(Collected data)
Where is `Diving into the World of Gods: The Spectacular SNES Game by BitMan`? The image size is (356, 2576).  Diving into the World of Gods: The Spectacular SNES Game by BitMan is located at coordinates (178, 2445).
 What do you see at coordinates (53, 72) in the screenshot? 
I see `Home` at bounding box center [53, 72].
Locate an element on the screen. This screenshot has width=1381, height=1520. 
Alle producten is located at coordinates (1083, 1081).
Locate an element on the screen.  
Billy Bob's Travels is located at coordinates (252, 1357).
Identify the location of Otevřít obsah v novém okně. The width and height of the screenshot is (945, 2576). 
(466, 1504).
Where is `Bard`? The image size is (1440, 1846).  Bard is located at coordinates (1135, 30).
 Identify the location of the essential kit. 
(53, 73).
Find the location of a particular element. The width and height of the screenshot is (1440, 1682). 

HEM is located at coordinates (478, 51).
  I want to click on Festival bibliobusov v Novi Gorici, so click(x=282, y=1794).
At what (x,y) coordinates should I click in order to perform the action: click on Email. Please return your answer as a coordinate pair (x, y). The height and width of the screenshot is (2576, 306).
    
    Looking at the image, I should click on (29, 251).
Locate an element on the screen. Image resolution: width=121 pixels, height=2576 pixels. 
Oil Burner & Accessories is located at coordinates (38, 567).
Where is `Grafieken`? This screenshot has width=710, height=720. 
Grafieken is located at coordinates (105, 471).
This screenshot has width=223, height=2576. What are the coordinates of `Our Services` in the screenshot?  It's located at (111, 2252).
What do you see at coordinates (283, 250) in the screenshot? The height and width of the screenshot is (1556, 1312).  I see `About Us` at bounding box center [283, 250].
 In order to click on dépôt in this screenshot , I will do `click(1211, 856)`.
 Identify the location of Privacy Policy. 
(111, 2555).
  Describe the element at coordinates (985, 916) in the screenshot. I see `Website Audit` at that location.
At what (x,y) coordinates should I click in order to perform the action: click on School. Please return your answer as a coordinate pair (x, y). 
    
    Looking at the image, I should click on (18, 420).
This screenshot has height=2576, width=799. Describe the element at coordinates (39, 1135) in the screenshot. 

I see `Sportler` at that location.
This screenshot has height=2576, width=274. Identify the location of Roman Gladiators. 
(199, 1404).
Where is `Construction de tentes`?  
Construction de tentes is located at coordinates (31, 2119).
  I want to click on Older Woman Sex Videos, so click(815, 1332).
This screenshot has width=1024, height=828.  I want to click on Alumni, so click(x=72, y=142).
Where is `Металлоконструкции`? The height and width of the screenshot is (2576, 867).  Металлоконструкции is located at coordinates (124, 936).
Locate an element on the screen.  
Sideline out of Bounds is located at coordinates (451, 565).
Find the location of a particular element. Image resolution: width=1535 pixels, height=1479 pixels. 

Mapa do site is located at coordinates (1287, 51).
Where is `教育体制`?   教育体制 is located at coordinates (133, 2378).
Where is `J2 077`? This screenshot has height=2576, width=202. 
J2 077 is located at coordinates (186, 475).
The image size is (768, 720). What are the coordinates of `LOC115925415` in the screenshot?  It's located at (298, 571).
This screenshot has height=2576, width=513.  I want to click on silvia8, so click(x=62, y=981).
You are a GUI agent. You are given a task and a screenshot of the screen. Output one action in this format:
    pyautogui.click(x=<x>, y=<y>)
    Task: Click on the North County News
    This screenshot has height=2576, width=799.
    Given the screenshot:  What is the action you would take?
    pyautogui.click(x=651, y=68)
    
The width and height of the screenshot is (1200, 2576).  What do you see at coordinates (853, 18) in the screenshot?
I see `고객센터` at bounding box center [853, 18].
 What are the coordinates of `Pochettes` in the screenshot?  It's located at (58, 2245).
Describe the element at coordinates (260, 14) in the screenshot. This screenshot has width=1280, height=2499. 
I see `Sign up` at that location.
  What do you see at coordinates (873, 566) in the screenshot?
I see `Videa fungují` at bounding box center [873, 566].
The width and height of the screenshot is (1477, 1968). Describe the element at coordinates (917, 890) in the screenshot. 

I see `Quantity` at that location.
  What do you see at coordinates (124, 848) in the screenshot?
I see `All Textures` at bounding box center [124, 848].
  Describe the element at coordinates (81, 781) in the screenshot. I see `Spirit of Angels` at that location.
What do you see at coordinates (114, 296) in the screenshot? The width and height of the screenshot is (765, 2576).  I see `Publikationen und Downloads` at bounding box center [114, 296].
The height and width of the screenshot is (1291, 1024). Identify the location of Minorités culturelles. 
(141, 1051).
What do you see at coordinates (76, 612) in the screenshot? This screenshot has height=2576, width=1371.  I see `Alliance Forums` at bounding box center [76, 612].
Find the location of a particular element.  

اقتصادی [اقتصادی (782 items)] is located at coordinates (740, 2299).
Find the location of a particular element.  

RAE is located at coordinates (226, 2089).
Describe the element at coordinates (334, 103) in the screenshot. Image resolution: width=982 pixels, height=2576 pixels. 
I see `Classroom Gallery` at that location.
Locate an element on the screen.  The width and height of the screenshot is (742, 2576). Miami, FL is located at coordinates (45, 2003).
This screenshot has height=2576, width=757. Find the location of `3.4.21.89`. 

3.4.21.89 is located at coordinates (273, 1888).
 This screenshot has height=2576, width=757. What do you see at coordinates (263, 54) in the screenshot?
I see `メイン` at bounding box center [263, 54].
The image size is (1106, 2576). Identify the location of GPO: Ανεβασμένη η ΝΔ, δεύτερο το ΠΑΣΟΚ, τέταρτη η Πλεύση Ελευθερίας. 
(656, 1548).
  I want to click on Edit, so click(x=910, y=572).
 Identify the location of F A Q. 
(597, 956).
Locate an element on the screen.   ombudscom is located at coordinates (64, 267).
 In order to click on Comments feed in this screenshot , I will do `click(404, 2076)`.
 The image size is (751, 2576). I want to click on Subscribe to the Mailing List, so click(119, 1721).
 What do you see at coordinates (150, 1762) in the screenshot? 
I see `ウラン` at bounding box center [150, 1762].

▶ [TASK OBJECTIVE]
Only the lines above from the line containing "This screenshot has height=2576, width=799. Describe" through the line containing "Task: Click on the North County News" should be retyped, exactly and with both ends included.

▶ [TASK RESULT]
This screenshot has height=2576, width=799. Describe the element at coordinates (39, 1135) in the screenshot. 

I see `Sportler` at that location.
This screenshot has height=2576, width=274. Identify the location of Roman Gladiators. 
(199, 1404).
Where is `Construction de tentes`?  
Construction de tentes is located at coordinates (31, 2119).
  I want to click on Older Woman Sex Videos, so click(815, 1332).
This screenshot has width=1024, height=828.  I want to click on Alumni, so click(x=72, y=142).
Where is `Металлоконструкции`? The height and width of the screenshot is (2576, 867).  Металлоконструкции is located at coordinates (124, 936).
Locate an element on the screen.  
Sideline out of Bounds is located at coordinates (451, 565).
Find the location of a particular element. Image resolution: width=1535 pixels, height=1479 pixels. 

Mapa do site is located at coordinates (1287, 51).
Where is `教育体制`?   教育体制 is located at coordinates (133, 2378).
Where is `J2 077`? This screenshot has height=2576, width=202. 
J2 077 is located at coordinates (186, 475).
The image size is (768, 720). What are the coordinates of `LOC115925415` in the screenshot?  It's located at (298, 571).
This screenshot has height=2576, width=513.  I want to click on silvia8, so click(x=62, y=981).
You are a GUI agent. You are given a task and a screenshot of the screen. Output one action in this format:
    pyautogui.click(x=<x>, y=<y>)
    Task: Click on the North County News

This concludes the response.